A. K.: Come ho già accennato, in tutta Italia ci sono circoli, associazioni antifasciste e alcune forze politiche che si stanno accorgendo del danno che è stato fatto in questi anni alla memoria della Resistenza e dei suoi valori e stanno mettendo in atto iniziative per contrastare la narrazione ormai prevalente nel Giorno del Ricordo. Che ormai è diventato la “settimana”, il “mese” del Ricordo, e confondendosi spesso con la Giornata della Memoria, mettendo sullo stesso piano e nella stessa serie di iniziative, da parte di molti comuni e istituzioni nella stessa unica locandina, le iniziative per la Shoah e per le foibe, mettendo dunque i due fatti sullo stesso piano e arrivando più o meno implicitamente a una criminalizzazione della lotta partigiana. Devo dire che il mondo antifascista è arrivato con un certo ritardo a capire e a rendersi conto della strumentalizzazione politica e delle falsità storiche che hanno sorretto tutta la questione del Giorno del Ricordo. La legge nel 2004 è stata approvata quasi all’unanimità, con il voto contrario soltanto dei parlamentari di Rifondazione comunista e dei Comunisti italiani. Anche per quanto riguarda il testo della legge, le parole dell’art. 1 che estendono il ricordo oltre alle foibe e l’esodo anche «alla più complessa vicenda del confine orientale» sono frutto di un emendamento presentato da una parlamentare di Rifondazione comunista, altrimenti avremmo avuto una legge che faceva iniziare la storia d’Italia nel 1943 o nel 1945, dimenticando tutto quello che era successo prima.
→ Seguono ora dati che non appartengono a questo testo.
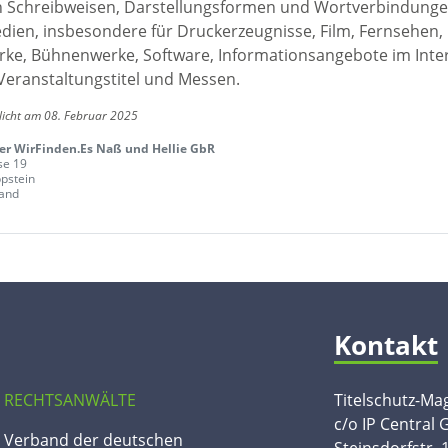
en Schreibweisen, Darstellungsformen und Wortverbindunge
edien, insbesondere für Druckerzeugnisse, Film, Fernsehen,
ke, Bühnenwerke, Software, Informationsangebote im Inte
Veranstaltungstitel und Messen.
licht am 08. Februar 2025
er WirFinden.Es Naß und Hellie GbR
se 19
pstein
and
Kontakt
 RECHTSANWÄLTE
Titelschutz-Ma
c/o IP Central
n Verband der deutschen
Purtroppo, come dicevo, la «più complessa vicenda del confine orientale» viene ricordata pochissimo. Studiare, analizzare, capire cos’è successo in questo territorio nel corso del Novecento, soprattutto nella prima metà del secolo, permetterebbe di capire la sostanziale falsità della “narrazione” che è stata propinata in questi anni agli italiani.
Ricordo che è stata una vera e propria censura da parte di organismi statali nei confronti della verità storica. Faccio soltanto due esempi: – la Relazione della Commissione di storici italiani e sloveni, prodotta nel 2001 e mai fatta propria dallo Stato italiano, nonostante che la sua assuunzione come documento ufficiale fosse stato prevista dall’accordo tra Italia e Slovenia del 1993 che aveva istituito la Commissione; – la censura del documentario della BBC “L’eredità fascista” (Fascist legacy”) sui crimini di guerra italiani in Etiopia, Libia e Jugoslavia, mai trasmesso dalla Rai, nonostante lo avesse acquistato ancora nel 1993.
Di queste azioni di censura fa parte anche la discriminazione subita da Kappa Vu da parte della giunta della Regione Friuli-Venezia Giulia. La solidarietà che stiamo incontrando, la presa di posizione dell’ANPI e ora la mozione di censura dei gruppi di opposizione presenti nel Consiglio regionale ci indica che c’è una presa di coscienza nel mondo antifascista sulla stretta relazione esistente tra le falsità che vengono raccontate intorno alle foibe e all’esodo da parte delle forze di destra, e l’attacco sistematico alla memoria della storia partigiana e in definitiva alla Costituzione nata dalla Resistenza.